Many volcanoes are among the most majestic sights on the planet: Tall and wide, they belch molten rock or plumes of ash that can tower miles high. But there’s another class of volcano that’s much less impressive. These guys are short and squatty. And they burp out bubbles and blobs of mud, water, and gas. What they lack in majesty, though, they make up for in numbers: more than a thousand have been discovered on land, and many others have been found at the bottom of the ocean.
One of the most recently discovered marine examples is the Borealis Mud Volcano. It’s a quarter of a mile deep in the Barents Sea, an extension of the North Atlantic Ocean, between Finland and Greenland. It’s a little more than 20 feet wide and about eight feet high. It’s in a large field of craters and small cones. Like Borealis itself, many of the cones put out plumes of methane gas.
Geologists discovered Borealis during a 2023 research cruise. They studied it in more detail a year later. They suggest that it formed about 18,000 years ago, at the end of the last ice age.

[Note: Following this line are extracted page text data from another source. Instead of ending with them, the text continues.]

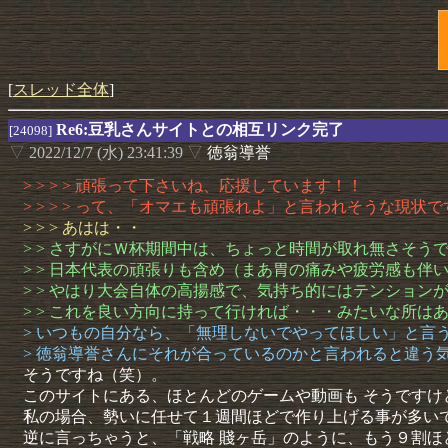
[
スレッド全体
]
Re6:豆乳さんサイトとの相互リンク完了
[24098]
▽
2022/12/7 (水) 23:41:39
▽
徳翁導誉
> > > > 頑張って下さいね、応援しています！！
> > > > って、「オマエも頑張れよ」と言われそうな現状
> > > あはは・・
> > さすがにＷ杯期間中は、ちょっと時間が取れ無さそう
> > 日本代表の頑張りも含め（まあ胃の痛みや疲労感も伴
> > やはり大会自体の高揚感で、気持ち的にはテンション
> > これを良い方向に持って行ければ・・・みたいな所は
> いつもの自分なら、「無理しないでやってほしい」と言
> 徳翁導誉さんにそれが合っているのかと言われると違う
そうですね（笑）。
このサイトにある、ほとんどのゲームや動画も そうですけ
私の場合、勢いに任せて１週間ほどで作り上げる事が多い
逆に言っちゃうと、「戦略 賤ヶ岳」のように、もう９割ほ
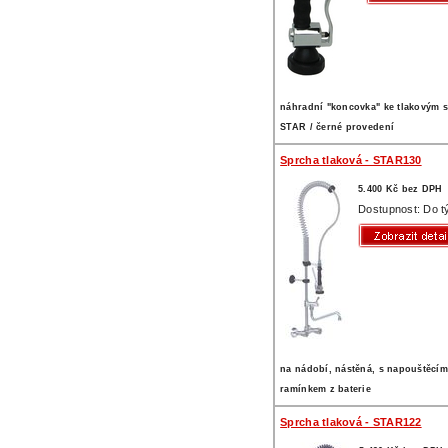
náhradní "koncovka" ke tlakovým 
STAR / černé provedení
Sprcha tlaková - STAR130
5.400 Kč bez DPH
Dostupnost: Do t
na nádobí, nástěná, s napouštěcí
ramínkem z baterie
Sprcha tlaková - STAR122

During the ice age, what is now the ocean floor was covered by a giant slab of ice. As the ice melted and retreated, the pressure went down and the temperature went up. That allowed a big pocket of methane ice to begin vaporizing. The pressure blew a hole in the sediments above it. Today, the Borealis Mud Volcano continues to belch out methane, mud, and water from below the Barents Sea.